Otto escuchó. Parecía un encargo fácil. Pero, puesto que debía de haber muchos pisos cerca del objetivo, intuyó que andaban tras un pez gordo. Y en aquellos momentos sólo había un pez gordo en el agua.
—¿Es el asesino de la bicicleta? —preguntó sentándose con cuidado en la cama para que no se le abriesen las patas. Debería haberla cambiado por una nueva. No estaba seguro de que el constante aplazamiento se debiese a razones económicas. Quizá fuera por sentimentalismo. En cualquier caso, si aquella conversación cumplía lo que prometía de momento, pronto podría comprarse una cama ancha y sólida. Una de esas redondas, a lo mejor. Y quizá también podría intentar una nueva aproximación a Aud Rita. Nils pesaba ahora ciento veintiocho, tenía una pinta asquerosa.
—Es urgente —dijo Waaler sin contestar, aunque a Otto le valió como respuesta—. Quiero tenerlo todo montado esta noche.
Otto se rió de buena gana.
—¿El portal, el ascensor y todos los pasillos de un edificio de cuatro plantas con cobertura de sonido e imagen, todo montado en una noche? Sorry, compañero, no va a poder ser.
—Se trata de un asunto de la máxima prioridad, contamos con…
—N-O-P-U-E-D-E-S-E-R. ¿Comprendes?
La idea hizo reír tanto a Otto que la cama empezó a moverse.
—Si es tan urgente, lo haremos durante el fin de semana, Waaler. Y te prometo que estará listo el lunes por la mañana.
—Comprendo —dijo Waaler—. Perdona mi ingenuidad.
Si Otto hubiese sido tan bueno interpretando voces como grabándolas, habría comprendido por el tono de voz de Waaler que al comisario no le había gustado lo más mínimo que le deletreara la respuesta. Pero en aquel momento estaba más preocupado por reducir la urgencia e incrementar las horas de trabajo del encargo.
—Bien, entonces estamos en la misma onda —dijo Otto mientras buscaba los calcetines bajo la cama, donde sólo encontró bolas de polvo y latas de cerveza vacías—. Tengo que calcular un plus de nocturnidad. Y, por supuesto, un recargo por fin de semana.
«¡Cerveza! ¿Y si compraba una caja e invitaba a Aud Rita para celebrar el encargo? O, si ella no podía, a Nils.»
—Y también un extra por el equipo que debo alquilar, no tengo aquí todo lo necesario.

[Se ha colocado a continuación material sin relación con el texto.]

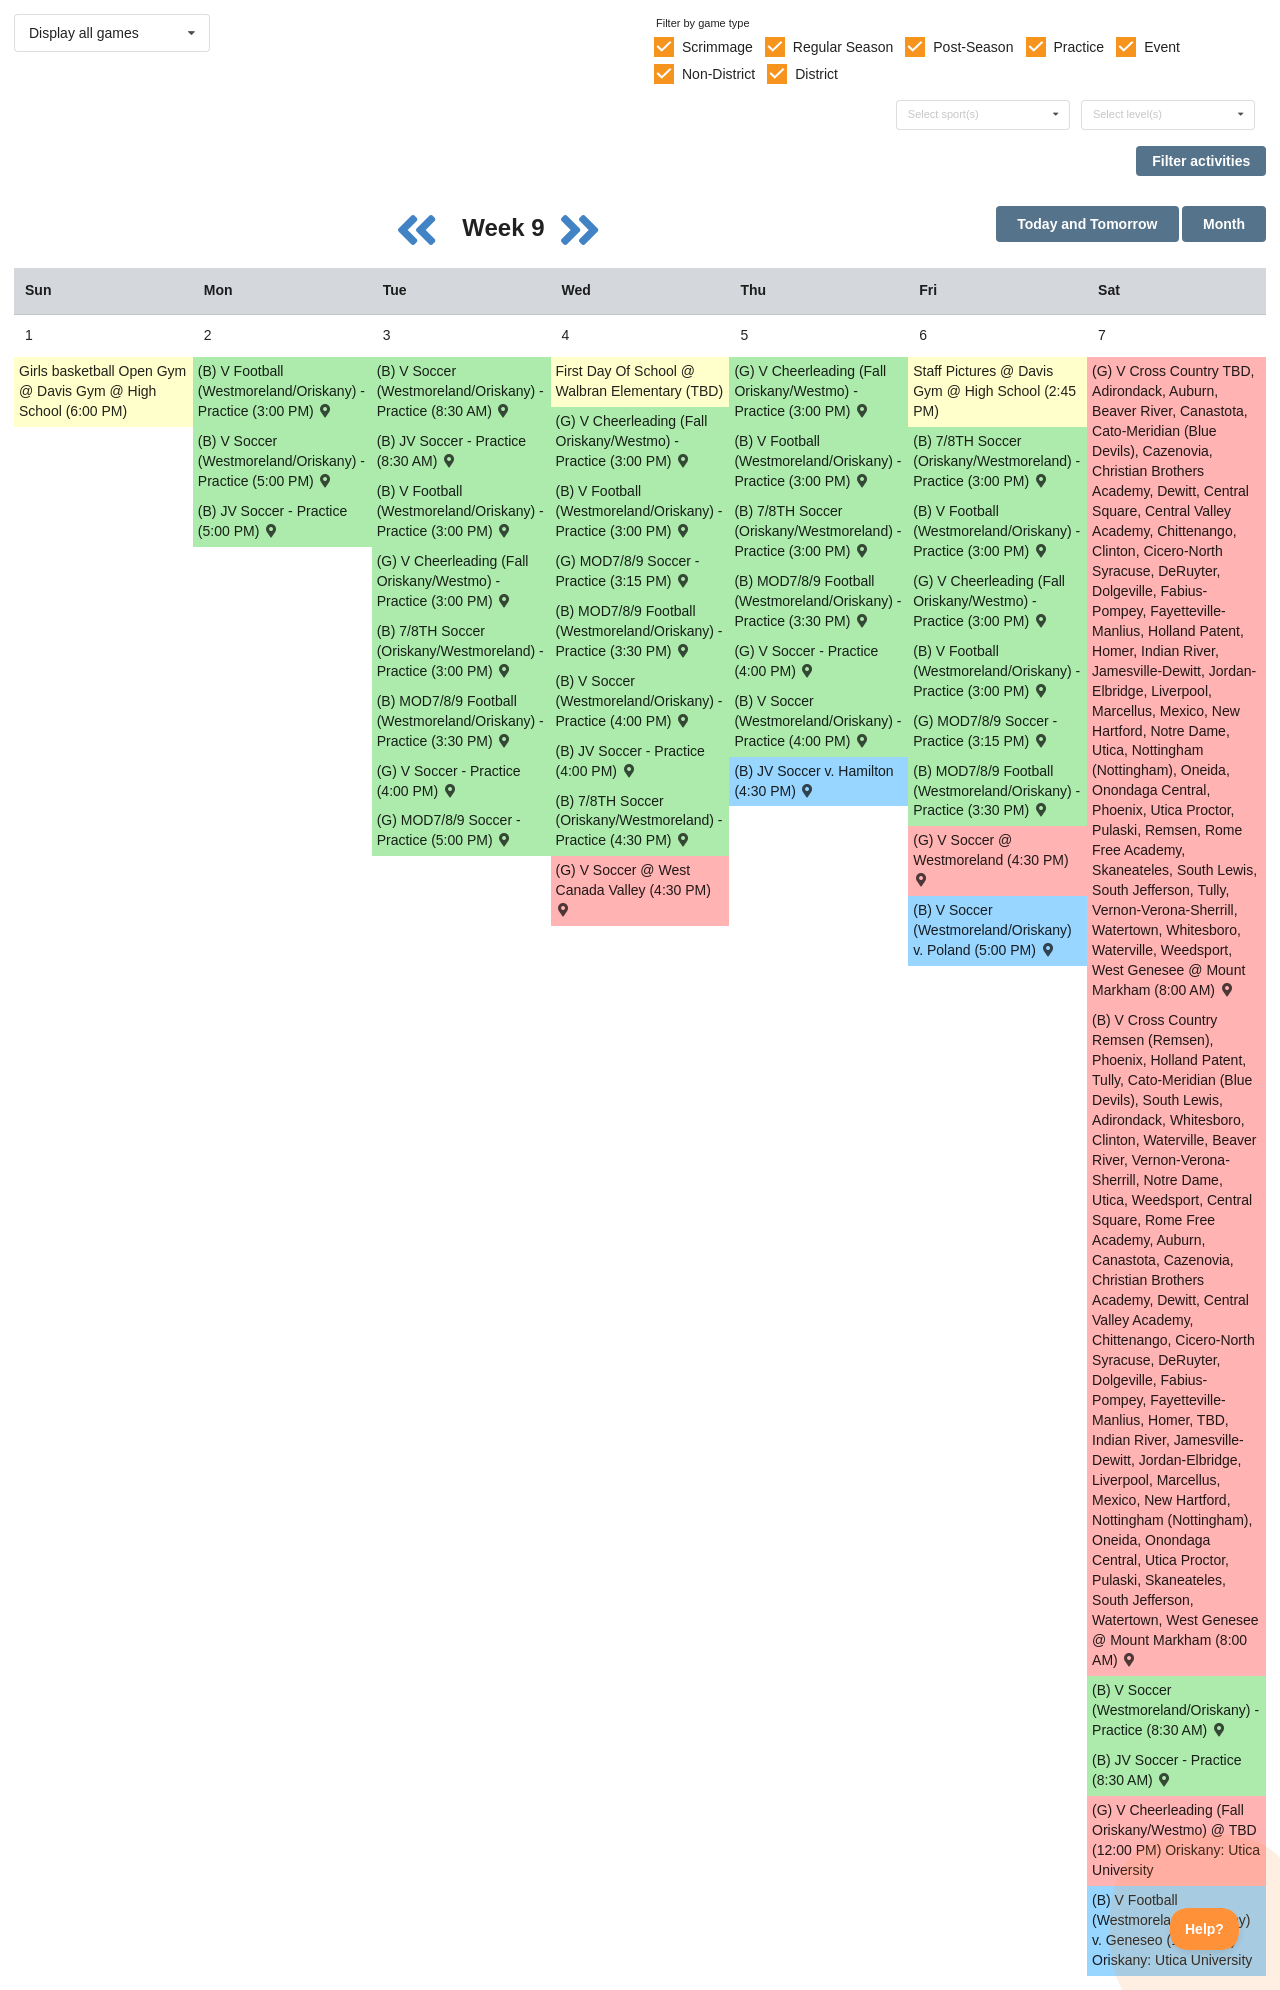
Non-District (718, 74)
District (816, 74)
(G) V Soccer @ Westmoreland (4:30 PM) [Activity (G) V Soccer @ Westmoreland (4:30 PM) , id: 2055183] (990, 858)
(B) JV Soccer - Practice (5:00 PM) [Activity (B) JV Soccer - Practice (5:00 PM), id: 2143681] (272, 521)
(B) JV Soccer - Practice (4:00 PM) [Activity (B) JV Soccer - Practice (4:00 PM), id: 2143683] (630, 761)
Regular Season (843, 47)
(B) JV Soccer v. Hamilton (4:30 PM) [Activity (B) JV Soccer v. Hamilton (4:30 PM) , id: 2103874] (813, 781)
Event (1162, 47)
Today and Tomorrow (1087, 224)
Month (1224, 224)
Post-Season (973, 47)
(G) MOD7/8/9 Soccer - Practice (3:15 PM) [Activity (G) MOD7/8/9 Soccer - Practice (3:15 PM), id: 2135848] (628, 571)
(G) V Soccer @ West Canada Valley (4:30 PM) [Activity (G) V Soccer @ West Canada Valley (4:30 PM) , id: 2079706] (633, 888)
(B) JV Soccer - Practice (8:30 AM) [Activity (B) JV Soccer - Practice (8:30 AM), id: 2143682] (451, 451)
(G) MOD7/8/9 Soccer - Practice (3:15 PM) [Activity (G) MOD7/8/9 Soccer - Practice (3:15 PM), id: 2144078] (985, 731)
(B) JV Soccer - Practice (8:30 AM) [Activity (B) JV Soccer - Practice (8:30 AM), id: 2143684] (1166, 1770)
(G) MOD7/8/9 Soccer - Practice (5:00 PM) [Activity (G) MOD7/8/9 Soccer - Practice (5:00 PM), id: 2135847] (449, 830)
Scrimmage (717, 47)
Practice (1079, 47)
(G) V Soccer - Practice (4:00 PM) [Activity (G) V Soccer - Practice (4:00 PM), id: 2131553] (449, 781)
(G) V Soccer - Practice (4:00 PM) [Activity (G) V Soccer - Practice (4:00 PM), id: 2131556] (806, 661)
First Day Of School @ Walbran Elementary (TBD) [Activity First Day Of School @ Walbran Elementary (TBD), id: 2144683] (640, 381)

—No, claro —dijo Waaler—. Supongo que se encuentra en Asker, en el granero de Stein Astrup.
Otto Tangen estuvo a punto de dejar caer el auricular.
—Vaya —continuó Waaler en voz baja—. ¿He dado en un punto flaco? ¿Hay algo que hayas olvidado contarme? ¿Algo sobre un equipo que llegó en un barco procedente de Ámsterdam?
La cama se fue al suelo con estrépito.
—Nuestros hombres te ayudarán con la instalación —concluyó Waaler—. Mete tus grasas en un pantalón, llévate el autobús milagroso y preséntate en mi despacho para la puesta al día y la revisión de los planos.
—Yo… yo…
—… reboso gratitud —completó Waaler—. Muy bien, los buenos amigos colaboran, ¿no es verdad, Tangen? Piensa inteligentemente, mantén la boca cerrada, procura que éste sea el mejor trabajo que hayas hecho nunca, y todo irá estupendamente.